A doutrina mais recente tem, entretanto, posto em cheque essa
justificativa, quando se trata de prestações ligadas ao mínimo existencial, sob o
argumento de que, em muitos casos, os recursos econômicos do país
permitem sim a manutenção de um padrão protetivo mínimo para os mais
desvalidos, cabendo ao Estado Nacional redistribuir as riquezas internamente
de modo a garantir o referido padrão mínimo.
20
Por outro lado, se, por razões históricas peculiares, o Estado
Nacional realmente não dispõe de meios para promover tal redistribuição, ou
sequer dispõe de uma aparato produtivo minimamente estruturado, caberia à
comunidade internacional fomentar e subsidiar emergencialmente o suprimento
de prestações de seguridade social.
Dessa forma, aplica-se efetivamente a concepção do direito à
seguridade social como direito humano fundamental, que não pode ser
sacrificado pela desigual distribuição da renda mundial, fenômeno que produz
paradoxos como a probreza extrema em certas regiões e exorbitantes fortunas
concentradas nas mãos de poucas famílias ou conglomerados empresariais
sediados normalmente nos países mais abastados.

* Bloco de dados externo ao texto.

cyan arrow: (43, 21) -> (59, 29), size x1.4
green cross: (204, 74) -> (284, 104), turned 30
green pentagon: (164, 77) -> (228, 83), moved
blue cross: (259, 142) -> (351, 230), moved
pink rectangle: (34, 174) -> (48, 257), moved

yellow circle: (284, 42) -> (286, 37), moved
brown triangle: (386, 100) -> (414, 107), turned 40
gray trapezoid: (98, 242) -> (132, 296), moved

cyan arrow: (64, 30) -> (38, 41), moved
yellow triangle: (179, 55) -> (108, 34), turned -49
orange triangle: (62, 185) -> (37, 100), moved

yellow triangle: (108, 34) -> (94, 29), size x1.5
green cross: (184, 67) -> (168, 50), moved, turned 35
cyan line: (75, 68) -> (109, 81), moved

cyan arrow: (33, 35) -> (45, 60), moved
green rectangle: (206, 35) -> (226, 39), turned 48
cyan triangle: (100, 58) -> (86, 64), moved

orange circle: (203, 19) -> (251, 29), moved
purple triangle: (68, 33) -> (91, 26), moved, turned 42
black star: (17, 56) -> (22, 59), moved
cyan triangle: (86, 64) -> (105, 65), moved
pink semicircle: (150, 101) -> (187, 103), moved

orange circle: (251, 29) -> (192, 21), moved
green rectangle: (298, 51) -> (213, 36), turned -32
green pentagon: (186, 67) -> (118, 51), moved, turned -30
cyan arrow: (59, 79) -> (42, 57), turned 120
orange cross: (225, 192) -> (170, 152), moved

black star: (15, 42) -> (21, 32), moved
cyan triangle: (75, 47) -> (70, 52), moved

A seguir, discorreremos sobre algumas tendências que podemos
inferir a partir dos mais recentes estudos e relatórios divulgados pela OIT, por
intermédio de seu Departamento de Seguridade Social, as quais, ao nosso ver,
revelam caminhos viáveis para a universalização da proteção social em tela,
inclusive com o imediato resgate da dignidade de milhões de seres humanos
nas regiões mais empobrecidas do globo.
Extraímos referidas tendências basicamente a partir da análise
conjugada de três documentos relativamente recentes emanados daquela
Organização, quais sejam as publicações “Social Security: A New Consensus”
(contendo relatório apresentado na 89º Assembléia Geral da OIT realizada em
2001); “Social Security for all: Investing in global social and economic
development – A consultation (2006); e “Social Health Protection: An ILO
strategy towards universal access to health care” (2007).
Enfim, o que se extrai do receituário indicado pela OIT é uma
proposta factível de expansão imediata da cobertura em todo o mundo para os
segmentos mais vulneráveis da população mundial, passo seguro e promissor
21
para efetiva universalização das políticas de seguridade social.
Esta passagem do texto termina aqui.